Talking to children about money and teaching them how to manage their finances is an important life skill. Despite this, according to a T. Rowe Price Survey, nearly half of parents confess to not talking to their kids about money, with a quarter admitting they felt reluctant to discuss financial matters with their children. According to the same survey, the children felt differently and were eager to talk to their parents about money. In fact, half of the children surveyed said they wished their parents would take the time to teach them more about money and finances.
In this article, we will be sharing when to start talking to children about money and why it’s important.
Should You Talk Openly to Your Children About Money? (Pros and Cons)
There are many benefits to talking openly about money with your children from a very young age. However, many parents are cautious as they don’t want to divulge too much information about their financial state in front of their children.
However, according to Mortgage Broker and MD Pete Mugleston at Online Mortgage Advisor, “sharing your financial successes and failures with your children is important for cultivating honest and open relationships. The more open you are with your own children about financial matters, the more they will trust you with their own money-related questions and concerns.”
Let’s take a look at the pros and cons of money chats with your kids.
– Children are given the permission to ask questions and seek advice
– Talking about money teaches responsibility
– Children feel more independent and this helps them feel trusted
– You risk exposing your financial mistakes to your children
– You risk giving your child too much financial responsibility too early
– Conversations about money might cause disagreements or arguments
How Early Can You Start Teaching Children About Money?
You might be wondering how early is too early when it comes to teaching kids about money. Well, according to People Magazine, “as soon as your kids are old enough to spend money, you can start talking to them about saving it. Kids who learn the importance of smart money management early on will be better equipped to make smart financial decisions in the future.”
What age you allow your kids to start spending money is ultimately up to you. Some adults start these lessons very early on by introducing a small allowance or pocket money in exchange for chores around the house. Giving money in this way can help open the door for financial discussions early on, setting a positive foundation that will stay with your children as they grow.
How to Bring Up the Conversation Without Overwhelming Them
Sometimes, it can be tricky to know whether your child is mature enough to handle money, even in small amounts. So, below we have broken down some of the developmental milestones in children to help you understand what is best to teach them about finances and when.
3-4 Year Olds
Preschoolers are at a very influential age. They are like sponges, soaking up the world around them. When children are aged 3-4 they are still very young, so it’s important to keep any financial discussions as simple as possible. So, the best thing to do is start by teaching them the names and values of various coins and notes.
5-6 Year Olds
Between the ages of 5 and 6 children are in school and learning about numbers and gaining a deeper understanding of money through things like basic adding and subtracting. At this age, most children are starting to pay attention for longer and they have a better understanding about how money works (even if it’s still on quite a basic level).
7-8 Year Olds
This is a great age to start giving your child a small allowance. As soon as your child is receiving an allowance, it’s worth looking into pocket money apps like Osper and you can also start speaking to them about saving money and share with them how you’re saving for their future. Our app Beanstalk* makes it simple to save for your children and with it being on an app it makes it easy to show your children what has been saved and who by.
From our research, “fewer than 1 in 7 children have an ISA [even though] it can help give kids a great start into adult life.” If you’re not saving for your children as you don’t know where to start, take a look at our Introduction to Junior ISAs Guide to help you get to grips with the basics.
A good way to give your preteen financial independence, in a way that won’t either break the bank or completely stress you out, is to set them a financial task.
You could ask your preteen to organise a garage or car boot sale (this is also a great way to clear out their extra junk!) Letting your preteen lead the way with a task like this is a great way to teach them how to set a value on items, do quick maths, make profitable decisions, and even haggle with customers.
Many teenagers want to keep up with the latest trends, wear the latest fashions, have the latest iPhone, etc. this is arguably the age when you have the most family disputes about money and how or where it’s being spent.

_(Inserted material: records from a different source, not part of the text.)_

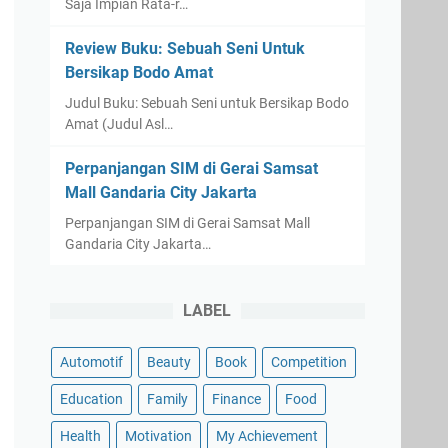
Saja Impian Rata-r…
Review Buku: Sebuah Seni Untuk
Bersikap Bodo Amat
Judul Buku: Sebuah Seni untuk Bersikap Bodo
Amat (Judul Asl…
Perpanjangan SIM di Gerai Samsat
Mall Gandaria City Jakarta
Perpanjangan SIM di Gerai Samsat Mall
Gandaria City Jakarta…
LABEL
Automotif
Beauty
Book
Competition
Education
Family
Finance
Food
Health
Motivation
My Achievement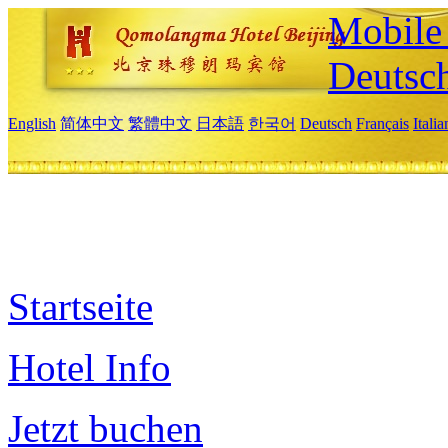
Mobile 
Deutsc
English
简体中文
繁體中文
日本語
한국어
Deutsch
Français
Itali
Startseite
Hotel Info
Jetzt buchen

Some teenagers will also start work and this is a great way to teach your teen how to manage their income effectively, such as setting aside money for savings.

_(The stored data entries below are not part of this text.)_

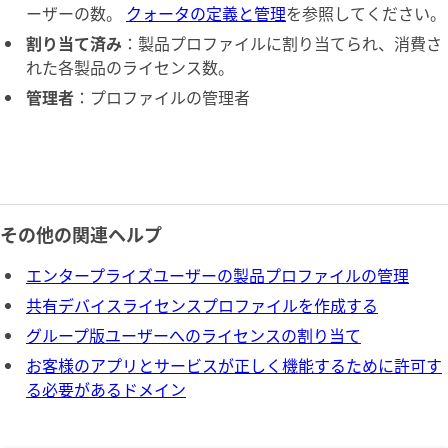
ーザーの数。
クォータの定義と管理
を参照してください。
割り当て済み
：製品プロファイルに割り当てられ、消費さ
れた各製品のライセンス数。
管理者
：プロファイルの管理者
その他の関連ヘルプ
エンタープライズユーザーの製品プロファイルの管理
共有デバイスライセンスプロファイルを作成する
グループ版ユーザーへのライセンスの割り当て
お客様のアプリとサービスが正しく機能するために許可す
る必要があるドメイン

As you can see, talking about money is something that changes and adapts as your child grows. We hope you have found this article helpful and informative. We know that talking about money as a family can be difficult, however we hope our suggestions will allow you to make financial topics fun and educational so that your child and grow up understanding the importance of money and how to manage their finances sensibly.
*Capital at risk. As with all investments the value may go up as well as down.